Mairead Maguire, a Nobel Peace laureate who has dedicated her life to human rights and reconciliation in Northern Ireland, began the conference with a speech filled with fervent praise for His Holiness the Dalai Lama and the Tibetan people. She called His Holiness the Dalai Lama "a great moral and spiritual leader in our world," a "wonderful example of interfaith dialogue," and "a model of reconciliation."
Maguire stated that by emphasizing nonviolent action in the face of injustice, Tibet's political and spiritual leader "shows us what compassion really means." She recalled His Holiness's trip to Belfast a few years ago, where he reminded Catholics and Protestants that "we have more in common than what divides us."
Jody Williams, an American who received the Nobel Peace Prize in 1997 for her part in founding the International Campaign to Ban Land Mines, followed in the same tone. She said that after seeing the school and students in Dharamsala, she was encouraged by the Tibetan community's ability to thrive in exile, "to take the loss and not be beaten down, to not give up, to keep moving forward."
"I'm inspired by your progressive thinking in terms of wishing to preserve the culture, but to place that culture in today's world, and to educate these students for today while preserving yesterday," Williams told His Holiness.
Iranian Nobel recipient Shira Ebadi, a lawyer and activist who founded the Centre for the Defence of Human Rights in Iran, declared that His Holiness has, "taught a lot to the entire world."
She continued, "You are an example of what a perfect leader should be. A real government exists in the heart, not with the power of the sword...At a time when humanity and human rights are being forgotten, leaders like you are a beacon of hope to the whole world."
Ebadi affirmed her belief that in the long run, "truth and justice will prevail in Tibet," mentioning India's freedom struggle and the fall of the Soviet Union as proof that sustained movements of peaceful opposition can overcome oppressive governments.
All three women criticized China's human rights abuses, and urged world leaders to follow the example of His Holiness the Dalai Lama in providing honest and compassionate guidance.
"Leadership is not just economic power...real leadership is support for humanity, compassion, and human rights. It is what the people of Tibet stand for," proclaimed Williams. She and Ebadi also singled out US President Obama for his conciliatory stance toward China and his silence on the Tibetan issue.
The three women then read aloud a statement authored and signed by themselves and fellow Nobel Peace laureates Archbishop Desmond Tutu, Rigoberta Menchu Tum, Adolfo Perez Equivel, Betty Williams, and Wangari Maathai.
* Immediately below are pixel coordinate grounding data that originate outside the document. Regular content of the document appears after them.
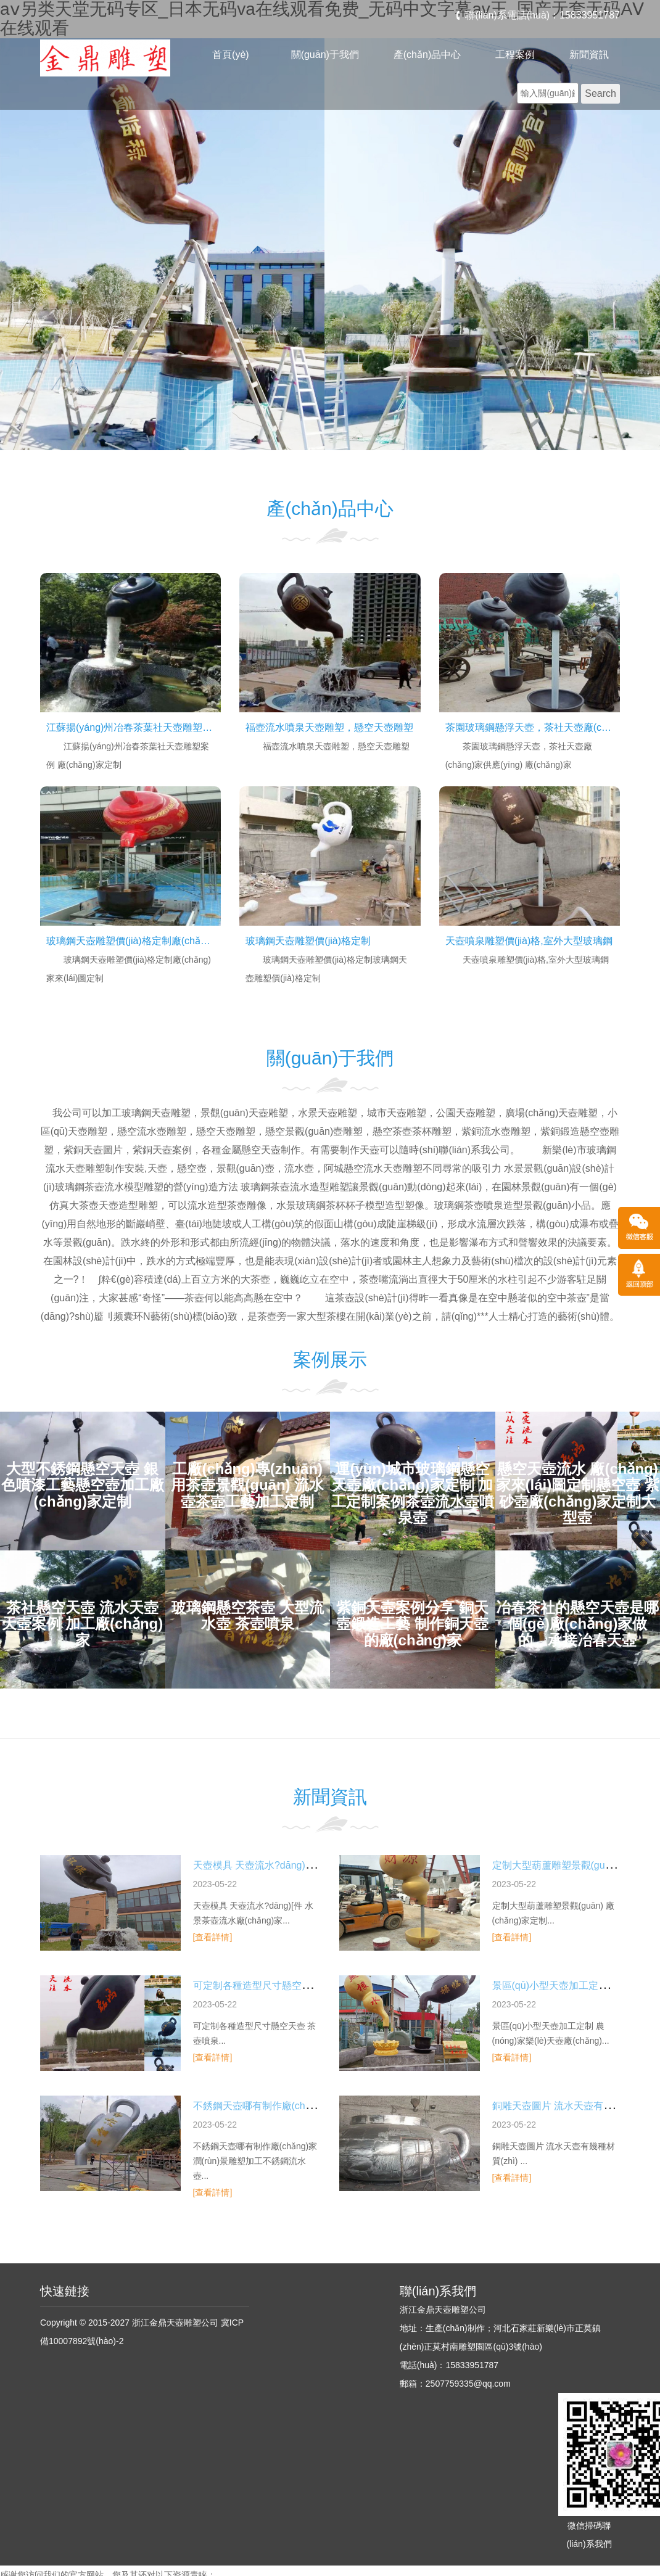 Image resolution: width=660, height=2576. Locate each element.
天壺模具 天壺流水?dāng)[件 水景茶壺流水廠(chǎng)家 (313, 1865)
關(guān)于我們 (325, 54)
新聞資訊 (589, 54)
In the letter, the eight Nobel laureates expressed their "grave concern about the survival of Tibetan identity" and offered their "support to His Holiness for his nonviolent efforts to attain meaningful autonomy for the Tibetan people."
The Nobel laureates' letter urged the Chinese government "to take immediate and constructive steps to resolve the status of Tibet and end the oppressive policies that continue to marginalize and impoverish Tibetans in their own land."
The statement also stressed the global importance of Tibetan culture, which the laureates described as embodying "universal values of compassion, tolerance, and a profound understanding of our interdependence with all living beings", qualities which "have much to offer the world as we seek to build a more peaceful, just, and sustainable global community in the 21st century."
After the statement was read, His Holiness the Dalai Lama gave a short address expressing his gratitude to the PeaceJam organizers for their "enormous effort," and to the three Nobel laureates, whose participation he termed "a blessing to many young Tibetans."
His Holiness then elaborated on the need for nonviolence and cooperation in the world today. He stated, "We learned from the 20th century that violence is only destruction, it's not really possible to solve problems through violence...Now we need a feeling of global interdependence."
He concluded by advising that the Tibetan struggle cannot be one-sided, but must be rooted in the cause of global well being, which includes the well being of the Chinese people.